▶ _Material provided_:
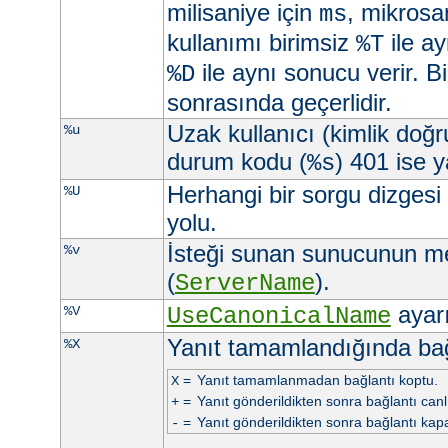
milisaniye için
, mikrosa
ms
kullanımı birimsiz
ile ay
%T
ile aynı sonucu verir. Bi
%D
sonrasında geçerlidir.
Uzak kullanıcı (kimlik doğ
%u
durum kodu (
) 401 ise ya
%s
Herhangi bir sorgu dizgesi
%U
yolu.
İsteği sunan sunucunun m
%v
(
).
ServerName
ayarı 
%V
UseCanonicalName
Yanıt tamamlandığında ba
%X
=
Yanıt tamamlanmadan bağlantı koptu.
X
=
Yanıt gönderildikten sonra bağlantı canlı 
+
=
Yanıt gönderildikten sonra bağlantı kapa
-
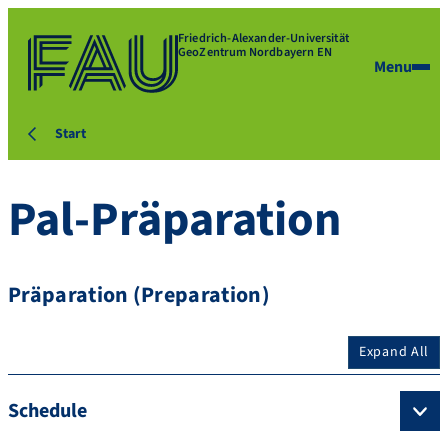
Friedrich-Alexander-Universität
GeoZentrum Nordbayern EN
Menu
Start
Pal-Präparation
Präparation (Preparation)
Expand All
Schedule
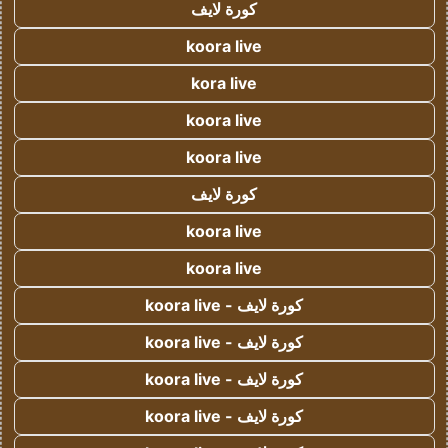
كورة لايف
koora live
kora live
koora live
koora live
كورة لايف
koora live
koora live
كورة لايف - koora live
كورة لايف - koora live
كورة لايف - koora live
كورة لايف - koora live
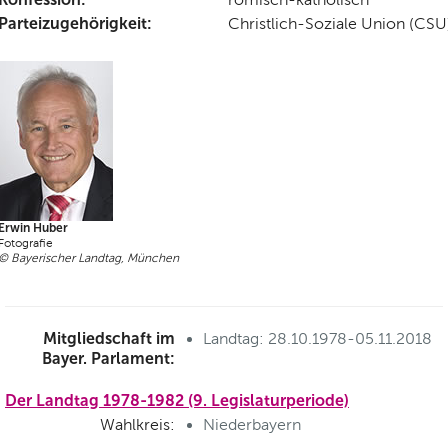
Parteizugehörigkeit:
Christlich-Soziale Union (CSU
Erwin Huber
Fotografie
© Bayerischer Landtag, München
Mitgliedschaft im
Landtag: 28.10.1978-05.11.2018
Bayer. Parlament:
Der Landtag 1978-1982 (9. Legislaturperiode)
Wahlkreis:
Niederbayern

▶ _What the task requires_:
In which lines of the material above does the string "bağlantı" occur? Copy them all.

▶ _Exercise response_:
Yanıt tamamlanmadan bağlantı koptu.
Yanıt gönderildikten sonra bağlantı canlı 
Yanıt gönderildikten sonra bağlantı kapa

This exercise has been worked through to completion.